Decorated with red, white and blue along with a banner that declared “celebrate,” Austin’s newest citizens gathered together to commemorate the journeys that brought them to the United States.

As part of Welcome Week, the Adult Learning Class at Riverland Community College hosted a party for those who became new U.S. citizens, honoring their journeys that brought them to town. Rather than focusing on the differences, the celebration was meant to help establish a dialogue between neighbors as well as meeting someone they never met before.

Greeted with cake and other refreshments, students from the Adult Learning Class shared their experiences of immigration, and how they were progressing in becoming a naturalized citizen.

“I’m thankful that we’re doing this to celebrate our new residents and encouraging neighbors talking to neighbors, and getting to know who our new neighbors are,” said Craig Clark, city administrator. “We want to do everything we can to make to all a part of our community.”

A refugee from Ethiopia, Eyasu Gebray’s journey took to make it to the United States was a lengthy process.

However, the 30-year-old man settled in Austin and found a community which he believed made him feel like he belonged. He came to the U.S. on June 21, 2012, and lived for eight months in Minneapolis. Shortly after, Gebray moved down to Austin and now works as an employee at Quality Pork Processing.

For six years, Gebray worked in town and started the process of becoming a naturalized citizen. It took a year and a half, but eventually, Gebray found himself proud of his accomplishment.

“There was a lot of stuff (that happened in my country),” he said. “When I became a U.S. citizen, I felt very good.”

The process for becoming a U.S. citizen is expensive, and sometimes lengthy, said Sarah Karki, director of the Immigrant Law Center in Austin. For those wanting to come into the U.S., they must obtain a green card. However, even receiving a green card, they need to meet a minimum five year waiting period before being able to apply for citizenship. Even after applying for citizenship, they need to pay a filing fee of $725, which was a significant increase in price from $100 years ago.

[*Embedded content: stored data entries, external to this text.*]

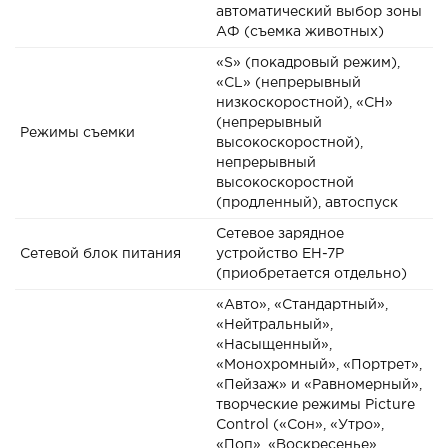
автоматический выбор зоны
АФ (съемка животных)
«S» (покадровый режим),
«CL» (непрерывный
низкоскоростной), «CH»
(непрерывный
Режимы съемки
высокоскоростной),
непрерывный
высокоскоростной
(продленный), автоспуск
Сетевое зарядное
Сетевой блок питания
устройство EH-7P
(приобретается отдельно)
«Авто», «Стандартный»,
«Нейтральный»,
«Насыщенный»,
«Монохромный», «Портрет»,
«Пейзаж» и «Равномерный»,
творческие режимы Picture
Control («Сон», «Утро»,
«Поп», «Воскресенье»,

Even the naturalization process takes some time, as applicants need to pass a civics exam as well as prove they are proficient in basic English reading, writing and speaking. For some it takes longer to finish the process of becoming naturalized.

Through her work with the Immigrant Law Center, Karki has witnessed numerous students becoming American citizens and felt proud of their progress. Last year, the center helped 6,000 people statewide in the naturalization process.

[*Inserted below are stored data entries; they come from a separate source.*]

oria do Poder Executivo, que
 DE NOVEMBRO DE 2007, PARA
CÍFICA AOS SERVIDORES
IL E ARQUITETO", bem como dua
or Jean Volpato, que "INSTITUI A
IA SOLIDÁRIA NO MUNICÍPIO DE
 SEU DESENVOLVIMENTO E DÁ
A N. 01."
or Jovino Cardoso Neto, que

“We help with citizenship and with that, we help refugees who were countryless all their life and helping them reach the end of their journey by becoming U.S. citizens,” Karki said. “It’s really cool to see that, and it’s not at all an easy journey to achieve that.”

Eyasu Gebray introduces himself during a citizenship celebration Wednesday at Riverland Community College. The event was part of Welcome Week activities.
Eric Johnson/photodesk@austindailyherald.com

‘I want my children to not grow up with worry’

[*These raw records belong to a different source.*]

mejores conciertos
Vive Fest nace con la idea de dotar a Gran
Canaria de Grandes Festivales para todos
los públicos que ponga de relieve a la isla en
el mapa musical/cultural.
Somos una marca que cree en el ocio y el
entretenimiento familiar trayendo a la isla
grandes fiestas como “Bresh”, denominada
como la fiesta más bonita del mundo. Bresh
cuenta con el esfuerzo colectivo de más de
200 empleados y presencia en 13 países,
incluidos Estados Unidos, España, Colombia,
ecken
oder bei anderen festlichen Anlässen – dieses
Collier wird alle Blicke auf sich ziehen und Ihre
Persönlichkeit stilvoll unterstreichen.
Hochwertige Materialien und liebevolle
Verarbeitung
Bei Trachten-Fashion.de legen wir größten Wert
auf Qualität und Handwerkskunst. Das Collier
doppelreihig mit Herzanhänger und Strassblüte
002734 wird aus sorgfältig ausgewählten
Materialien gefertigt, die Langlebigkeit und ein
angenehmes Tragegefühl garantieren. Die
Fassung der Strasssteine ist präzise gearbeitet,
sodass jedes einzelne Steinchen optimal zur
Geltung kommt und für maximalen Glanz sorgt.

Whatever it takes, a mother wants protect her children and to give them the best shot at reaching their dreams.

Maylary Apolo came from Thailand after having lived in a Karen refugee camp. During that time, Apolo needed to protect her five children from the ongoing political insurgency that was caused by the 8888 Uprising in Burma (Myanmar), which took place starting on Aug. 8, 1988, where a series of nationwide protests, marches and civil unrest were initially started by students against the totalitarian regime in the government. Yet, those protests ended in September 1988, when a military coup massacred thousands of people when martial law was called to contain protesters.

Many refugees fled to Thailand, Bangladesh and Malaysia and sought protection from political repression, natural disasters and poverty.

One of those people was Apolo, who ended up at a refugee camp with her five children. For years, she dreamt of her children obtaining a college education and escaping the violence that caused fear in many. She didn’t want them to live in uncertainty, and constantly “worrying” about whether they would wake up to see the next day.

The greatest thing that Apolo dreamt for her children was to obtain college educations and not grow up in an environment where they need to constantly fear for their lives and never think about the future where they could live in peace.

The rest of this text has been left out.